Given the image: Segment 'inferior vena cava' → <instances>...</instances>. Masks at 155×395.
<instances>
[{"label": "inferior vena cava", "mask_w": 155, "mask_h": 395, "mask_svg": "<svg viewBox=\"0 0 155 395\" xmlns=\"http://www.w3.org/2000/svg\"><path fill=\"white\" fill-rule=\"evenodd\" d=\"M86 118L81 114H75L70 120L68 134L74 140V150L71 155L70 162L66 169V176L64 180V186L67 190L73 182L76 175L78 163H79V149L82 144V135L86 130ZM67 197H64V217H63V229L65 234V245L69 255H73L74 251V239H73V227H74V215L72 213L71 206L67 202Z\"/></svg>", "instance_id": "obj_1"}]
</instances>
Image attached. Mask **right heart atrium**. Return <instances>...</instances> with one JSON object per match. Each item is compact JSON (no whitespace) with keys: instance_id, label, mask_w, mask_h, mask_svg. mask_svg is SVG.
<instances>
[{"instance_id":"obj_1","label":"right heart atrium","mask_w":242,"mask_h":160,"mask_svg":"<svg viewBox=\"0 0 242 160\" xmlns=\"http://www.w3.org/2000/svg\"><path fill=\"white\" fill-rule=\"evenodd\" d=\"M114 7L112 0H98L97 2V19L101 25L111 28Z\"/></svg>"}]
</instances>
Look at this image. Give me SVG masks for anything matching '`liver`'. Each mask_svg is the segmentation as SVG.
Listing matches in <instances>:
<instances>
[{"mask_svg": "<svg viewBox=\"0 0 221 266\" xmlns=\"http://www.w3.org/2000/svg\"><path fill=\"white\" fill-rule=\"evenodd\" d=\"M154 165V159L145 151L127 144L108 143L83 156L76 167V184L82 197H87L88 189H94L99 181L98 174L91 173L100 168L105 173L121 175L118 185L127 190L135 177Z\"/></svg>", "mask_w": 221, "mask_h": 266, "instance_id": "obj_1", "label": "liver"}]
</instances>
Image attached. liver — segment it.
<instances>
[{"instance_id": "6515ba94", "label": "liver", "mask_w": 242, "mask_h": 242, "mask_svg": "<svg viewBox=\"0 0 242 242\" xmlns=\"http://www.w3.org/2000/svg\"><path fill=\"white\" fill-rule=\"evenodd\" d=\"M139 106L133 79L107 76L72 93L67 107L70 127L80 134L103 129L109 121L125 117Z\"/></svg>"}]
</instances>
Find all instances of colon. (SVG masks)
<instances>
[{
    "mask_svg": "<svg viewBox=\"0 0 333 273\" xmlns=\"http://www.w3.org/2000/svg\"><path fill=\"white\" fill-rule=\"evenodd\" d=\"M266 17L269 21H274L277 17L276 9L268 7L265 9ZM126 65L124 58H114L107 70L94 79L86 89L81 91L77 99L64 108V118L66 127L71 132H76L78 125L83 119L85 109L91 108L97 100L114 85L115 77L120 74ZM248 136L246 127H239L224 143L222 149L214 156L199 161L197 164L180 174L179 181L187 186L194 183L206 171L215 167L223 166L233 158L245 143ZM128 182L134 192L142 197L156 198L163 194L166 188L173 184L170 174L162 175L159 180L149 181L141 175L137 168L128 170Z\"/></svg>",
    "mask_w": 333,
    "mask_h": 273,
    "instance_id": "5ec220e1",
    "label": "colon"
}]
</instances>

----

EXERCISE = Retype all of the data word for word.

SOLUTION BELOW =
Given the image: Segment 'inferior vena cava' → <instances>...</instances>. Masks at 155×395.
<instances>
[{"label": "inferior vena cava", "mask_w": 155, "mask_h": 395, "mask_svg": "<svg viewBox=\"0 0 155 395\" xmlns=\"http://www.w3.org/2000/svg\"><path fill=\"white\" fill-rule=\"evenodd\" d=\"M86 118L81 114H75L70 120L68 134L74 140V150L71 155L70 162L66 169V176L64 180V186L67 190L73 182L76 175L78 163H79V149L82 144V135L86 130ZM67 197H64V217H63V229L65 234V245L69 255H73L74 251V239H73V227H74V215L72 213L71 206L67 202Z\"/></svg>", "instance_id": "obj_1"}]
</instances>
Image attached. Mask **right heart atrium**. Return <instances>...</instances> with one JSON object per match. Each item is compact JSON (no whitespace) with keys: instance_id, label, mask_w, mask_h, mask_svg. mask_svg is SVG.
<instances>
[{"instance_id":"obj_1","label":"right heart atrium","mask_w":242,"mask_h":160,"mask_svg":"<svg viewBox=\"0 0 242 160\" xmlns=\"http://www.w3.org/2000/svg\"><path fill=\"white\" fill-rule=\"evenodd\" d=\"M114 7L112 0H98L97 2V19L101 25L111 28Z\"/></svg>"}]
</instances>
Look at this image. Give me SVG masks for anything matching '`liver`'. Each mask_svg is the segmentation as SVG.
Listing matches in <instances>:
<instances>
[{"mask_svg": "<svg viewBox=\"0 0 221 266\" xmlns=\"http://www.w3.org/2000/svg\"><path fill=\"white\" fill-rule=\"evenodd\" d=\"M154 165V159L145 151L127 144L108 143L83 156L76 167V184L82 197H87L88 189H94L99 181L98 174L91 173L100 168L105 173L121 175L118 185L127 190L135 177Z\"/></svg>", "mask_w": 221, "mask_h": 266, "instance_id": "obj_1", "label": "liver"}]
</instances>
Image attached. liver — segment it.
<instances>
[{"instance_id": "6515ba94", "label": "liver", "mask_w": 242, "mask_h": 242, "mask_svg": "<svg viewBox=\"0 0 242 242\" xmlns=\"http://www.w3.org/2000/svg\"><path fill=\"white\" fill-rule=\"evenodd\" d=\"M139 106L133 79L107 76L72 93L67 107L70 127L80 134L103 129L109 121L125 117Z\"/></svg>"}]
</instances>
Find all instances of colon. (SVG masks)
<instances>
[{
    "mask_svg": "<svg viewBox=\"0 0 333 273\" xmlns=\"http://www.w3.org/2000/svg\"><path fill=\"white\" fill-rule=\"evenodd\" d=\"M266 17L269 21H274L277 17L276 9L268 7L265 9ZM126 65L124 58H114L107 70L94 79L86 89L81 91L77 99L64 108V118L66 127L71 132H76L78 125L83 119L85 109L91 108L97 100L114 85L115 77L120 74ZM248 136L246 127H239L224 143L222 149L214 156L199 161L197 164L180 174L179 181L187 186L194 183L206 171L215 167L223 166L233 158L245 143ZM128 182L134 192L142 197L156 198L163 194L166 188L173 184L170 174L162 175L159 180L149 181L141 175L137 168L128 170Z\"/></svg>",
    "mask_w": 333,
    "mask_h": 273,
    "instance_id": "5ec220e1",
    "label": "colon"
}]
</instances>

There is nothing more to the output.